Wir, also Familie Tanase und ich, hatten vor, ein entspanntes Wochenende in einem kleinen SPA- Hotel in Kirlibaba alias Ludwigsdorf (Bild eins und zwei) zu verbringen. Lily (vorletztes Bild) wollte baden und relaxen (wie das Neudeutsch heißt) und wir, die Männer, wollten möglichst alte Münzen oder wenigstens Uniformstücke aus dem WK I finden. "Kirlibaba" stammt aus dem Türkischen, ist aber wohl als ungarische Siedlung gegründet worden. Später kamen Österreicher ins Land, weil Silberfunde Bergbau nach sich zogen. Vorher hatte man in dem Flüsschen "Goldene Bistritz" gelegentlich auch Gold gefunden, was schon in frühen Zeiten Tartaren anzog. Im Weltkrieg wurde das Tal strategisch wichtig und hier verbluteten Einheiten der polnischen Legion bei dem Versuch, die Russen aufzuhalten und womöglich zurückzuwerfen. Das gelang nicht. Die Gegner verbissen sich ineinander und gingen auf den Höhen zum Stellungskrieg über, wovon auch hier Grabensysteme und Geschützstellungen zeugten. Sogar an dem Steilhang, den wir zuerst bestiegen, müssen Sturmangriffe zumindest befürchtet worden sein. Mircea und Alexandru (Bild drei) fanden jede Menge Stacheldraht und Nägel, mit denen der einst befestigt wurde. Patronen und ein Schrapnells zeugten vom Kampf (Bild vier); Schrapnells sind ja Streumunition und wurden vor allem gegen "Menschenansammlungen" wie Schützenketten im Sturmangriff eingesetzt. Wer hier geschossen hat, konnte Mircea allerdings noch nicht sagen. Er muss die Patronen erst reinigen und den Hersteller identifizieren.  

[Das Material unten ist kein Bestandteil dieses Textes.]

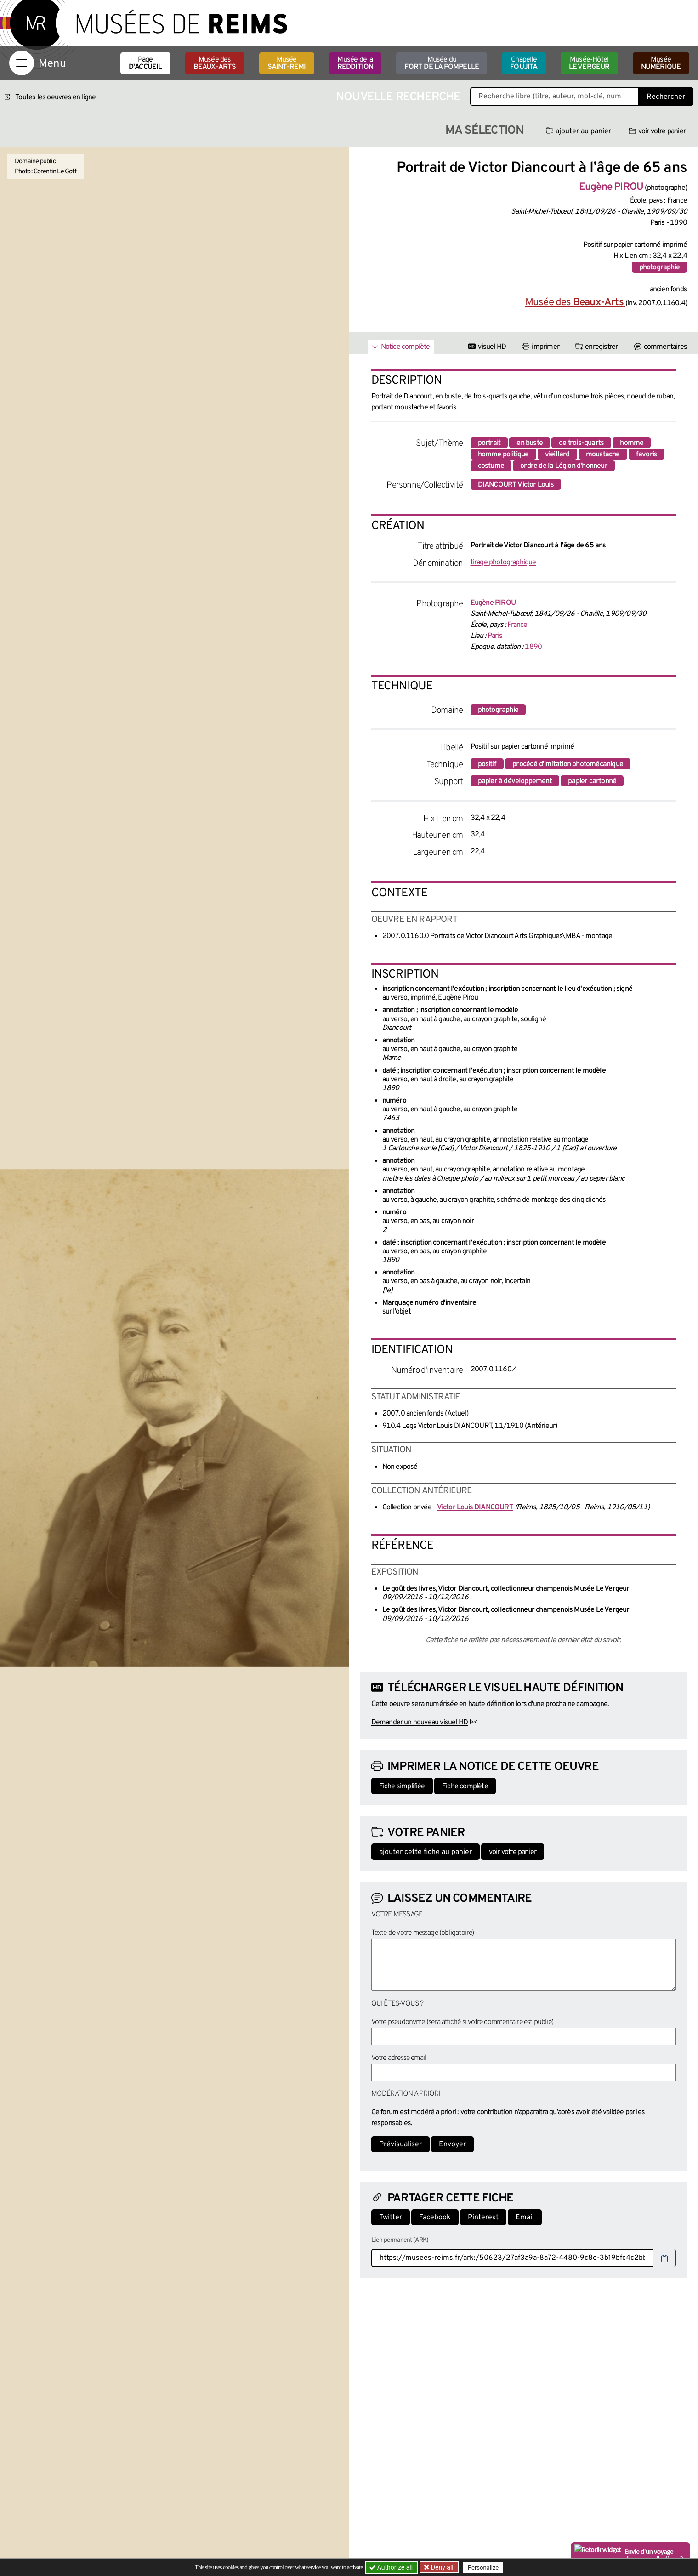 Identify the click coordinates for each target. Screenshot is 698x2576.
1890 (533, 647)
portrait (489, 443)
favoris (646, 454)
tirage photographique (503, 562)
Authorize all (392, 2567)
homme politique (503, 454)
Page (145, 63)
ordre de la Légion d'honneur (563, 466)
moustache (603, 454)
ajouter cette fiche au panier (425, 1852)
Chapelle (523, 63)
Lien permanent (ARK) (400, 2240)
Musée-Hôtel (589, 63)
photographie (659, 267)
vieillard (557, 454)
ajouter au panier (578, 131)
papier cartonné (592, 781)
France (517, 625)
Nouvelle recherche (398, 97)
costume (491, 466)
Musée (286, 63)
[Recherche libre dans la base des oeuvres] (554, 96)
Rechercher (666, 97)
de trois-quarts (581, 443)
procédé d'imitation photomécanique (567, 764)
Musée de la (355, 63)
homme (631, 443)
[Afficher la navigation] (21, 63)
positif (487, 764)
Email (525, 2217)
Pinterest (483, 2217)
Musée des (214, 63)
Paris (495, 636)
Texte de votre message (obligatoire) (422, 1933)
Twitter (390, 2217)
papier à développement (515, 781)
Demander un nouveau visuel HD (419, 1722)
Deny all (442, 2567)
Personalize (483, 2567)
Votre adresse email (398, 2058)
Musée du (441, 63)
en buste (529, 443)
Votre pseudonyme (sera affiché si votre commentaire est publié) (462, 2022)
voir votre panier (657, 131)
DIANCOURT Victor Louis (516, 484)
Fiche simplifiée (402, 1786)
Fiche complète (465, 1786)
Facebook (435, 2217) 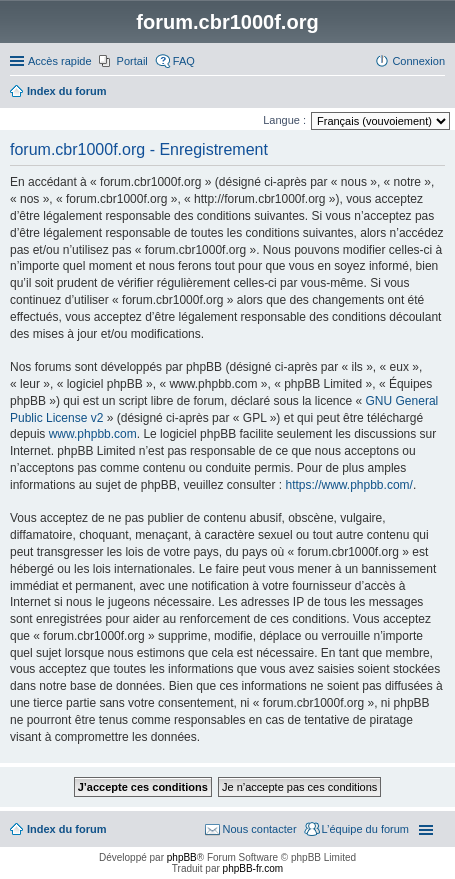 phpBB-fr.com (253, 868)
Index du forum (66, 829)
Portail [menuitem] (132, 61)
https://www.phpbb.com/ (348, 485)
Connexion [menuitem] (418, 61)
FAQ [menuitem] (184, 61)
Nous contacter (260, 829)
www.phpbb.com (93, 434)
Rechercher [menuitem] (437, 93)
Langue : (284, 120)
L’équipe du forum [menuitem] (365, 829)
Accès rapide (60, 61)
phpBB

Ich grub fleißig mit und hatte ansonsten Zeit genug, die Gegend zu genießen. Wahrscheinlich bin ich vor Jahren mit Daniel hier durchgekommen, als uns das Navi auf eine nicht enden wollende miese Gebirgsstraße lenkte, die von Iacobeni bis Baia Mare führt. Es muss eben diese Straße gewesen sein, die immer noch nicht viel besser befahrbar ist. Allerdings sind die Löcher, die mich vor Jahren ins Schritttempo zwangen, leidlich geflickt.

Während Lily sich langweilte, fand ich das Treiben im Dorf interessant. Was der Traktor in dem Fluss gemacht hat, erschloss sich mir bis zum Schluss nicht. Er fuhr ein paar Mal hin und her und dann wieder heraus. (Bild fünf)

Mircea verwickelte inzwischen den Besitzer des Fleckchens Erde in ein freundliches Gespräch und machte Eindruck mit der Versicherung, er habe eine polizeiliche Lizenz für den Metalldetektor. (Bild sechs) Die Strategie konnte das Misstrauen des alten Bauern nicht ganz zerstreuen, aber da verwickelte Mircea ihn schon freundlich- interessiert in ein Gespräch über seine Erlebnisse nach dem Krieg und ob er wüsste, wer hier gekämpft hätte usw. Die beiden konnten kaum aufhören. "Nebenbei" erfuhren wir noch, wo die alten Stolleneingänge zu dem Silberbergwerk zu finden sind und dass dort ein Schatz liege, der aber verflucht sei.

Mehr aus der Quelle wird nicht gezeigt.